Hans-Olaf Henkel’s
piece in today’s Financial Times is making waves. O
kay, Henkel is an odious man, but my view, which was once considered borderline crazy, is now getting more serious consideration. The Germans were willing to go into a currency union because by construction that agreement removed the weapon exchange rate depreciation from its competitors. German real wage discipline, labor productivity gains, and engineering innovation could not be undercut at the stroke of a pen. Recall that there are basically 3 Germanys:
Germany #1 being the Bundesbank and “finanzkapital”, which retains huge phobias about the recurrence of Weimar-style hyperinflation, and retains an almost theological belief in “sound money”. It is the Germany of closet gold bugs and Austrian economists, who believe in hard money, “responsible” fiscal policy and the like, and who were basically always antithetical to the euro as a big and broad union. Then you had the “Europeanists”, led by Kohl who essentially argued that you solve the “German problem” by binding Germany ever more fully into a pan-European framework, the currency union being a key part of that. The swing vote was Germany #3, Industrial Germany which bought into the idea of the currency union precisely because it locked Germany’s industrial competitors at a fixed exchange and removed the expedient of devaluation.

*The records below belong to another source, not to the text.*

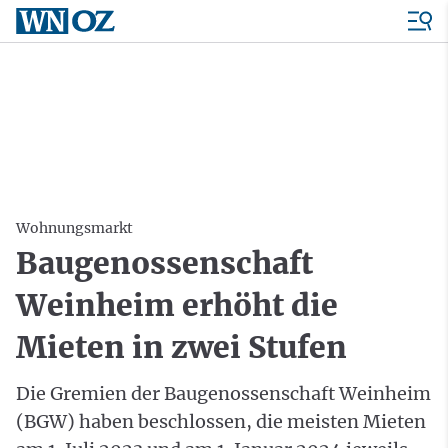
Wohnungsmarkt
Baugenossenschaft
Weinheim erhöht die
Mieten in zwei Stufen
Die Gremien der Baugenossenschaft Weinheim
(BGW) haben beschlossen, die meisten Mieten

It seems to me, however, that the swing vote is beginning to have 2nd thoughts, as they wrongly consider the “costs” to the country through these repeated bailouts. This concern seems to be overriding the obvious benefits of having “profligate” Mediterranean countries buying yet more German imports. It is striking to me that Henkel, a big player in the German industrial complex, is now leading the charge for withdrawal. It might suggest that an important political dynamic in Germany has shifted. German policy makers would have to conclude there is no plausible exchange rate for the Neuro and the Pseudo (or Soro?) that would cause a problem for their current account surplus and their export led growth strategy. Or they would have to conclude that is the “least worst” option given the political backlash of more subsidized loans to Greece, Portugal, etc.
The other point is this: Multinationals don’t care about where demand comes from as long as it is increasing somewhere and they are allowed to go after it. Labor arbitrage is the additional icing on the cake. So policies that build unsustainable imbalances between countries and have bad social outcomes are fine with them as long as they can roam the globe freely to take advantage of the demand wherever it pops up.
This probably remains true so long as the ultimate price of these polices don’t get shared with the multinational (in the form of taxation or additional regulation). So far the multinationals have it good in that costs are falling disproportionately on others. That could well change if there was a “solidarity” tax imposed on profits instead of the populace.